The objective is not theoretical cleanliness. It is to reduce the number of places secrets can end up and to make accidental exposure easier to detect.
Outbound traffic defines the escape path
Inbound controls are familiar and usually addressed early. Outbound traffic receives less attention, even though it determines how data leaves the system.
During early experimentation, unrestricted outbound access is common and often reasonable. As soon as an agent handles sensitive data, outbound paths deserve review. Knowing which destinations the agent needs, observing where it actually connects, and routing traffic through infrastructure you control all make unexpected behavior easier to notice and interrupt.
Containment does not require isolation from the network. It requires that unexpected paths stand out.
Logging with intent
Logs are essential for accountability and diagnosis, but indiscriminate logging creates its own risks.

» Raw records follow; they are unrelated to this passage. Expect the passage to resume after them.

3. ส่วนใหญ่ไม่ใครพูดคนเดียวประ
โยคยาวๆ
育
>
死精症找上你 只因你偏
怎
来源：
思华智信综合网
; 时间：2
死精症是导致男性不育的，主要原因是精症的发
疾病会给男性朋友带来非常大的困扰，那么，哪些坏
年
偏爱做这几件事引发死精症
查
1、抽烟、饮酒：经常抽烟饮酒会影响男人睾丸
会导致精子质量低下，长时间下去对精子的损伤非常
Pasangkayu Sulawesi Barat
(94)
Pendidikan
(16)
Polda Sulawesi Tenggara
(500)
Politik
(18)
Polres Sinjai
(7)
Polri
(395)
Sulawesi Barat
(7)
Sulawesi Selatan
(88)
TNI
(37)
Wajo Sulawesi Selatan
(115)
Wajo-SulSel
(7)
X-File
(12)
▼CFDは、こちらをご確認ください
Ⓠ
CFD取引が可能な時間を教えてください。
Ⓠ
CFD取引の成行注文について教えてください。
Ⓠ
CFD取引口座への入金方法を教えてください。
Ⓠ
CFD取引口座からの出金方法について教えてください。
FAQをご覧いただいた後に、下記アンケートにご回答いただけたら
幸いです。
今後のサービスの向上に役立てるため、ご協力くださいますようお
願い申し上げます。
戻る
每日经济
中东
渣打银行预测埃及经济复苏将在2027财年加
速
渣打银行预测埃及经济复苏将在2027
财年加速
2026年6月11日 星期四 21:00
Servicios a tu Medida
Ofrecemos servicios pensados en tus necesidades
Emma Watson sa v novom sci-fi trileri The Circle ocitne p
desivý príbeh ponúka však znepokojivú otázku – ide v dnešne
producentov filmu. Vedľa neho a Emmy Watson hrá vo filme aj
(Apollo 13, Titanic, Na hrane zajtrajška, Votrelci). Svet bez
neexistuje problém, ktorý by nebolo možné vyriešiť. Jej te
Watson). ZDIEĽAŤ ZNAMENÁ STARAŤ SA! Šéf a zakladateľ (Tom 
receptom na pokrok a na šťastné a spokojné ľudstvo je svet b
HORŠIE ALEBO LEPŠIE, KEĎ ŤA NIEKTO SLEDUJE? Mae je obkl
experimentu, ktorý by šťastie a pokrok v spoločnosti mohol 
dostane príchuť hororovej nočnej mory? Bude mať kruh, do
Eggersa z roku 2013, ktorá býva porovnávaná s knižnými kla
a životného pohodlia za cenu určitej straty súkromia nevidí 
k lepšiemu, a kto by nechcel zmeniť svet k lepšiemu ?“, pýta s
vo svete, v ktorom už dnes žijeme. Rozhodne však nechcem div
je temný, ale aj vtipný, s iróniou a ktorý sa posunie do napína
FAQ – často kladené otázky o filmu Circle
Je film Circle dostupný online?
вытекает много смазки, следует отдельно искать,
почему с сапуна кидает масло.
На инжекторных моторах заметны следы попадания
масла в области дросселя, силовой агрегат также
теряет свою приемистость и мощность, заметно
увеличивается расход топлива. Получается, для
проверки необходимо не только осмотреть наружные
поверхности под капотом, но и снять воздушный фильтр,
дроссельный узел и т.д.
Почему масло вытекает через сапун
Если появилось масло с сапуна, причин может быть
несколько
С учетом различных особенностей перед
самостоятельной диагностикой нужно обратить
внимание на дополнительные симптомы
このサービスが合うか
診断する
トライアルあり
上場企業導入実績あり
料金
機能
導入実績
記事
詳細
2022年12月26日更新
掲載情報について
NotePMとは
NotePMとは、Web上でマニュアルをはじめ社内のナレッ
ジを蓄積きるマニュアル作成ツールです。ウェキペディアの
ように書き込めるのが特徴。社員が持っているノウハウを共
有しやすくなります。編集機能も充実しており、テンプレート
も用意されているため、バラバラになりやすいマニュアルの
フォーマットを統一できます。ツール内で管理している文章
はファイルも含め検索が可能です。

Event-focused logging strikes a better balance. Tracking start and stop events, tool usage, and external service calls provides operational visibility without creating an archive of sensitive content. Full prompts, transcripts, and document contents feel useful during development, but they often become liabilities later, long after their original purpose has faded.
Some failure modes are specific to agent behavior rather than infrastructure load. Repeated retries, sudden spikes in outbound requests, or sustained resource usage without clear cause often signal looping or misconfiguration rather than demand.
Deciding how the system stops
Operational clarity matters most before deployment, when the system still feels simple.
Knowing how to stop the agent process, shut down the VM from the control plane, and rotate credentials quickly reduces decision-making under stress. Writing these steps down early turns a future incident into a checklist rather than an improvisation.
Isolation and least privilege pay off here. When something goes wrong, the ability to answer what the agent could access, what it could do, and what must be revoked immediately determines how quickly the system becomes understandable again.
A defensible minimum
For teams moving quickly, a small set of controls goes a long way.
- A dedicated VM and a non-root service user limit blast radius.
- Secured administrative access and protected cloud accounts reduce entry points.
- Separate, least-privilege credentials with limits constrain damage.
- Clean logging and disciplined secret handling reduce silent exposure.
- A clear stop-and-rotate plan keeps recovery practical.
Everything beyond this is refinement. Often valuable, sometimes necessary, but still refinement.
An always-on agent is powerful software operating next to your credentials. Treating it as an operational system from the start makes it something you can rely on rather than something you quietly worry about.